Toussaint is in a great mood, and describes himself as ‘psyched’ at the moment. The tour lasts 16 days through three states and he performs every night.
Something that probably also brightens his mood is his reggae debut album Black Gold
, released the same day as we talk.
− The album has been well received so far and I was just on Facebook to ignite my fans, he says.
Toussaint successfully combines soul and reggae
Mashing up genres
On Black Gold Toussaint successfully combines soul and reggae. His blend of genres might be too much reggae for soul fans, while reggae fans find it too soulful. But I think he handles the mix very well.
− Over the years I’ve tried as many genres and styles as possible, whether funk, soul, jazz, reggae or hip-hop. With Black Gold I wanted to mash up genres. Mash up soul and culture, he says eagerly, and continues:
− For the first time in my life I’ve been able to do my own thing without having to compromise. I work with people who understand what I want to do and have the same ideas as myself. In Soulive, it was more difficult. We had different ideas, but it was an important experience to tour and perform live on stage.
Toussaint says that there is no difference for him to sing soul or reggae.
− Singing is a spiritual experience for me and it doesn’t matter what genre it is. I come from soul music and that’s my strength. But if I need to rhyme, I can do that too.
The concept of Black Gold is African heritage and history. It deals, among other things, with Afro-American issues. Toussaint says that there are big challenges ahead, and immediately becomes more serious, though obviously still close to laughter.

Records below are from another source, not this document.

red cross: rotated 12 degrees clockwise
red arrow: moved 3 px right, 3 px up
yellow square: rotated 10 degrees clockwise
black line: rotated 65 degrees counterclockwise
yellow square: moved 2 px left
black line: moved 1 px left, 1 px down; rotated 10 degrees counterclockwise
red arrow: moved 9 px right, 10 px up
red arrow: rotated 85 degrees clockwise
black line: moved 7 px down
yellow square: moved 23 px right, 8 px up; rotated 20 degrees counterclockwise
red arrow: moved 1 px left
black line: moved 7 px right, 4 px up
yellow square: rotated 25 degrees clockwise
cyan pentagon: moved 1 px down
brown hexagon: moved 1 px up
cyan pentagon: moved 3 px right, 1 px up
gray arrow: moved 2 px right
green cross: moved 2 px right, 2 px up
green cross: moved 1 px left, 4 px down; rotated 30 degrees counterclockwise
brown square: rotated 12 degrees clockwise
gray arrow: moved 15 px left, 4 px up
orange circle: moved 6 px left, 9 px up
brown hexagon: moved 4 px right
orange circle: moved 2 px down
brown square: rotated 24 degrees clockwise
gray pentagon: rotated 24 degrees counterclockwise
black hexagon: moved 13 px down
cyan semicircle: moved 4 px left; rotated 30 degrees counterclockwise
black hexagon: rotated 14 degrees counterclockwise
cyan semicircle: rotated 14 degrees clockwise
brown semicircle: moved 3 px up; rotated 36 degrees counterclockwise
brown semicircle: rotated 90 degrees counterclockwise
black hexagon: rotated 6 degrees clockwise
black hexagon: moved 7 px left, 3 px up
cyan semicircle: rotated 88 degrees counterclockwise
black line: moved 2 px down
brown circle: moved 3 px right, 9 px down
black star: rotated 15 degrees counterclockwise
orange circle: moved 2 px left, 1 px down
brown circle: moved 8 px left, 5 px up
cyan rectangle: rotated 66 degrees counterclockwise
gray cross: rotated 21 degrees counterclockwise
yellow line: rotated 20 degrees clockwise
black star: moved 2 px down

− Afro-Americans are facing difficult times. I believe that we have what it takes to conquer, he says, and quickly adds:
− I mean conquer in a spiritual sense and that Afro-Americans need to stand firm.
Toussaint says that in the U.S. black equals criminal and that people don’t understand what that really means.
− People don’t realize that power, to be judged, he says, and continues:
− It’s the same violence all over the U.S. It’s in New York, Los Angeles and even in Indiana where I’m from and that’s supposed to be a hick-state.
“You can’t own land if you’re dead at 25”
Toussaint has obviously put much thought into the lyrics and concept of Black Gold. And when I ask him if he has a solution for the problems he is quiet for a moment and then fires off several opinions and ideas.
− We need more self-determination. You can’t own any land if you’re dead at 25, he laughs, and then gets serious again:
− First we need to realize that we have problems and second we need to be aware of misconceptions about manhood and womanhood. We have to realize that we’re worth something. That we’re capable of great things.
A big heart is not enough
He wants to contribute to the cause, for instance through working with young people and teaching them history.
− I’d like to start a foundation and do workshops and things. Right now I’m just gathering capital to do greater things. Because you must have money. You can’t approach youths and say ‘Hey, I got this big heart, do you want to eat?‘ he laughs again and says:
− I want to be honest in my lyrics. I don’t write fluff. I want to show the problems we’re facing.